The last item requires some explanation. The attribute syntax that Moose implemented has become pervasive in modern Perl modules, and is now used in many new libraries, whether related to Moose or not. Even though the new syntax proposed by Stevan implements attributes as variables, there are many other uses of attributes and it is safe to assume that they are here to stay for the time being (e.g. HTML::FormHandler, DBIx::Class::Candy, Parse::FixedRecord).

There is also Moose type declaration (subtype, enum and the like), which I have chosen to ignore in make the discussion more manageable. I do believe it will benefit from most of the proposals here.

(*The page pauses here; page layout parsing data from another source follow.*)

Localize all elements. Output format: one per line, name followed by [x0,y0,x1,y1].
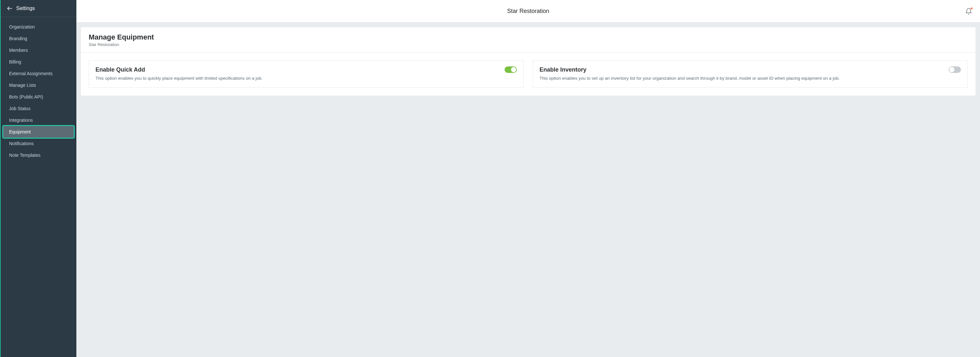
sidebar-item-bots[interactable]: Bots (Public API) [3,91,74,103]
setting-card-quick-add: Enable Quick Add This option enables you… [89,60,523,88]
sidebar-nav: Organization Branding Members Billing Ex… [1,17,76,165]
sidebar-item-organization[interactable]: Organization [3,21,74,33]
settings-row: Enable Quick Add This option enables you… [81,53,975,96]
setting-description: This option enables you to quickly place… [95,75,499,81]
page-title: Manage Equipment [89,33,968,41]
setting-description: This option enables you to set up an inv… [539,75,943,81]
notifications-bell-icon[interactable] [964,7,973,16]
sidebar-item-branding[interactable]: Branding [3,33,74,45]
page-card: Manage Equipment Star Restoration Enable… [81,27,975,96]
notification-badge-icon [970,8,972,10]
page-subtitle: Star Restoration [89,42,968,47]
sidebar-header: Settings [1,0,76,17]
header-actions [964,7,973,16]
setting-card-inventory: Enable Inventory This option enables you… [533,60,968,88]
sidebar: Settings Organization Branding Members B… [0,0,76,357]
toggle-knob-icon [949,67,955,72]
page-head: Manage Equipment Star Restoration [81,27,975,53]
sidebar-title: Settings [16,5,35,11]
sidebar-item-notifications[interactable]: Notifications [3,138,74,149]
sidebar-item-billing[interactable]: Billing [3,56,74,68]
setting-title: Enable Inventory [539,66,943,73]
setting-title: Enable Quick Add [95,66,499,73]
sidebar-item-note-templates[interactable]: Note Templates [3,149,74,161]
toggle-knob-icon [511,67,516,72]
sidebar-item-manage-lists[interactable]: Manage Lists [3,80,74,91]
back-icon[interactable] [6,5,14,12]
content: Manage Equipment Star Restoration Enable… [76,23,980,100]
header-title: Star Restoration [507,8,549,14]
header-bar: Star Restoration [76,0,980,23]
toggle-inventory[interactable] [948,66,961,73]
sidebar-item-members[interactable]: Members [3,45,74,56]
sidebar-item-integrations[interactable]: Integrations [3,114,74,126]
main: Star Restoration Manage Equipment Star R… [76,0,980,357]
toggle-quick-add[interactable] [504,66,517,73]
sidebar-item-external-assignments[interactable]: External Assignments [3,68,74,80]
sidebar-item-equipment[interactable]: Equipment [3,126,74,138]
sidebar-item-job-status[interactable]: Job Status [3,103,74,114]
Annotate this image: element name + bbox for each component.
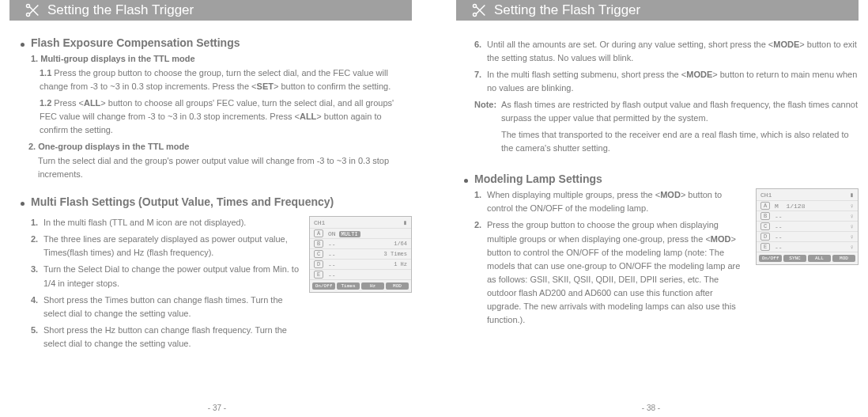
lcd-btn: On/Off [312,282,335,290]
scissors-icon [470,2,488,19]
lamp-icon: ♀ [850,213,854,220]
battery-icon: ▮ [850,191,854,199]
modeling-title: Modeling Lamp Settings [474,172,602,185]
svg-line-7 [476,6,485,14]
lcd-btn: ALL [808,255,831,262]
left-content: Flash Exposure Compensation Settings 1. … [9,21,412,351]
fec-2-body: Turn the select dial and the group's pow… [38,154,412,181]
lcd-btn: SYNC [783,255,806,262]
page-spread: Setting the Flash Trigger Flash Exposure… [0,0,868,417]
multi-flash-title: Multi Flash Settings (Output Value, Time… [31,195,334,208]
page-37: Setting the Flash Trigger Flash Exposure… [0,0,434,417]
lcd-btn: On/Off [759,255,782,262]
lamp-icon: ♀ [850,203,854,210]
bullet-icon [464,179,468,183]
step-6: 6. Until all the amounts are set. Or dur… [474,38,859,65]
scissors-icon [24,2,41,19]
step-3: 3. Turn the Select Dial to change the po… [31,263,301,290]
svg-line-3 [29,6,38,14]
modeling-section: Modeling Lamp Settings 1. When displayin… [464,172,859,326]
fec-1-2: 1.2 Press <ALL> button to choose all gro… [40,97,412,137]
section-header-left: Setting the Flash Trigger [9,0,412,21]
note: Note: As flash times are restricted by f… [474,98,859,125]
lamp-icon: ♀ [850,223,854,230]
fec-sub1: 1. Multi-group displays in the TTL mode [31,54,412,63]
fec-1-1: 1.1 Press the group button to choose the… [40,66,412,93]
note-cont: The times that transported to the receiv… [474,128,859,155]
lcd-btn: MOD [386,282,409,290]
modeling-step-2: 2. Press the group button to choose the … [474,218,748,326]
continued-steps: 6. Until all the amounts are set. Or dur… [464,38,859,155]
modeling-steps: 1. When displaying multiple groups, pres… [464,185,748,326]
page-number: - 38 - [434,404,868,412]
fec-sub2: 2. One-group displays in the TTL mode [28,142,412,151]
step-7: 7. In the multi flash setting submenu, s… [474,68,859,95]
lcd-modeling: CH1▮ AM 1/128♀ B--♀ C--♀ D--♀ E--♀ On/Of… [756,188,859,265]
lcd-btn: Hz [361,282,384,290]
battery-icon: ▮ [403,219,407,226]
lcd-btn: Times [337,282,360,290]
right-content: 6. Until all the amounts are set. Or dur… [456,21,859,327]
modeling-step-1: 1. When displaying multiple groups, pres… [474,188,748,215]
lamp-icon: ♀ [850,244,854,251]
fec-section: Flash Exposure Compensation Settings 1. … [21,36,412,181]
lamp-icon: ♀ [850,233,854,241]
header-title: Setting the Flash Trigger [47,2,194,18]
lcd-multi-flash: CH1▮ AONMULTI B--1/64 C--3 Times D--1 Hz… [309,216,412,293]
svg-line-6 [476,6,485,15]
page-38: Setting the Flash Trigger 6. Until all t… [434,0,868,417]
step-2: 2. The three lines are separately displa… [31,233,301,260]
multi-flash-steps: 1. In the multi flash (TTL and M icon ar… [21,213,301,350]
section-header-right: Setting the Flash Trigger [456,0,859,21]
multi-flash-section: Multi Flash Settings (Output Value, Time… [21,195,412,350]
page-number: - 37 - [0,404,434,412]
bullet-icon [21,43,25,47]
step-1: 1. In the multi flash (TTL and M icon ar… [31,216,301,229]
fec-title: Flash Exposure Compensation Settings [31,36,240,49]
step-5: 5. Short press the Hz button can change … [31,324,301,351]
header-title: Setting the Flash Trigger [494,2,640,18]
svg-line-2 [29,6,38,15]
lcd-btn: MOD [832,255,855,262]
step-4: 4. Short press the Times button can chan… [31,294,301,320]
bullet-icon [21,202,25,206]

Also, we will omit package declaration for the time being, as we will be talking about them later.

A note on attribute case

All examples with perl attributes in this post use lowercase syntax. The attributes documentation currently advise against this practice, and perl will issue a warning when it encounters an non-core attribute starting with a lowercase letter. The main reason for this is to avoid conflicts with new core attributes that may be introduced in the future. My personal opinion is that:

  1. Lowercase names with underscores are way more perlish and look much better in most code, and if attributes are to gain wider usage I believe this syntax should definitely be permitted.

  2. AFAIK, core perl has not added new attributes since 5.6 in which attributes were initially introduced.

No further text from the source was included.